The “Looking Glass” ponders economic and real estate trends through two distinct lenses: the optimist’s “glass half-full” and the pessimist’s “glass half-empty.”
Buzz: Home seekers in Riverside and San Bernardino counties — whether their hunt is to buy or to rent — have seen costs soar in the pandemic era nearly as much as anywhere in the nation.
Debate: How long can Inland Empire housing stay an “affordable” place to live?
Source: My trusty spreadsheet’s review of Zillow stats on home values and rents in the nation’s 50 largest metropolitan areas — a roster that includes six in California. Key figure: The two-year changes since February 2020, the last time the economy was coronavirus-free.
Inland Empire still has California’s cheapest homes among its six big metros.

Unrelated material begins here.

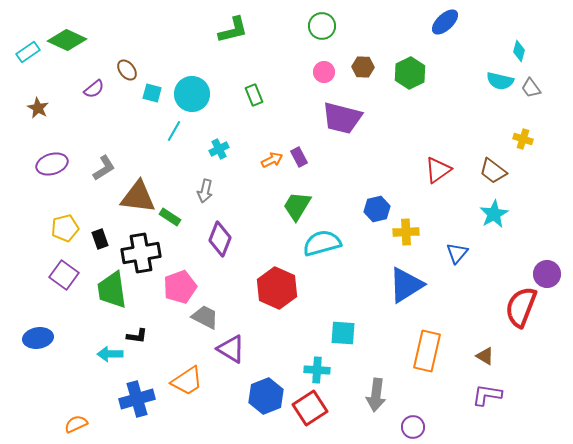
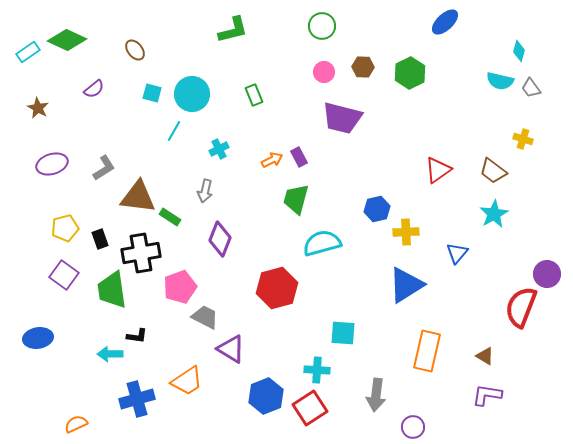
brown ellipse at (127, 70): moved 8 px right, 20 px up
green trapezoid at (297, 206): moved 1 px left, 7 px up; rotated 16 degrees counterclockwise
red hexagon at (277, 288): rotated 21 degrees clockwise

The typical $555,853 value is below Sacramento’s $595,005, San Diego’s $880,414, Los Angeles-Orange County’s $892,558; San Francisco’s $1.43 million and San Jose’s $1.63 million.

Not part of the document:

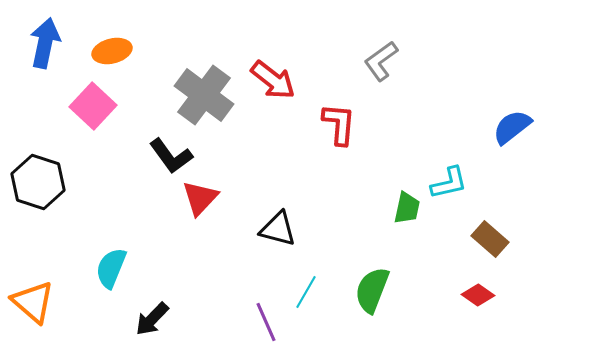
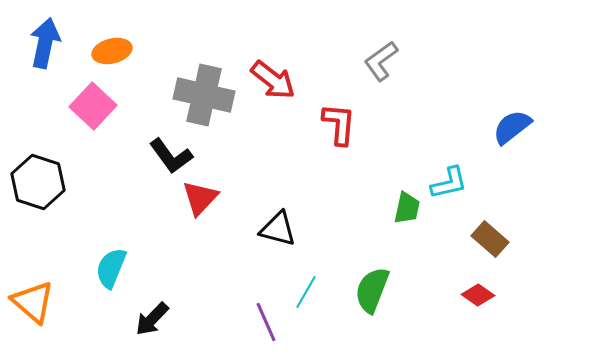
gray cross: rotated 24 degrees counterclockwise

Those last three metros are the nation’s priciest vs. the U.S. lows of Oklahoma City at $204,073, Cleveland at $204,808, and Pittsburgh at $206,604.
As for typical rents, Inland Empire at $2,537 a month is cheaper statewide than all but Sacramento’s $2,212. Next up the price scale is San Diego at $2,778, L.A.-O.C. at $2,816, San Jose at $3,059 and San Francisco at $3,084.
U.S. highs? San Francisco and San Jose then Miami at $2,871. Lows? Buffalo at $1,132, Milwaukee at $1,179, and Louisville at $1,196.
Riverside and San Bernardino counties rank high among U.S. metros for big jumps in home values and rents in the pandemic era.
The Inland Empire’s 43.6% home-price gain at over two years was California’s No. 2 increase and No. 8 among the 50 big U.S. metros.
Statewide, it trailed only San Diego’s at 44%. Next came Sacramento, at 37% then L.A.-O.C. and San Jose at 30%, and San Francisco at 26%.
U.S. highs? Austin at 69%, Phoenix at 55%, and Tampa at 50%. Lows? New York at 21%, Baltimore and Washington, D.C., at 22%.
Renters felt similar price pain. Inland Empire had California’s biggest rent hike at 31% in two years — a jump that ranked fifth-largest nationally.
Next statewide was San Diego at 22%, Sacramento at 21%, L.A.-O.C. at 14%, San Jose at 2% and San Francisco at 1%.
Biggest rent hikes nationally were Tampa and Miami at 37%, and Phoenix at 35%. San Francisco and San Jose were the national lows followed by Boston at 5.5%;.
Riverside and San Bernardino counties have long provided an “affordable” living alternative for the budget-conscious Southern Californians. The pandemic created a need for larger living spaces and reduced commutes — a double-plus for moving inland from the coast.
But that rush created by the odd pandemic economy thinned Inland Empire’s housing savings.
Two years ago, a typical Inland Empire home was 43% cheaper than L.A.-O.C., according to Zillow values. In 2022, prices are just 38% lower.
Tenant savings narrowed far more dramatically. In 2020, Inland Empire rents were 22% cheaper. Today, just 10%.
Or look at the limited savings possibilities this way: Only seven big U.S. metros have pricier homes than Riverside and San Bernardino counties in 2022 — and just 12 have rents that are more expensive.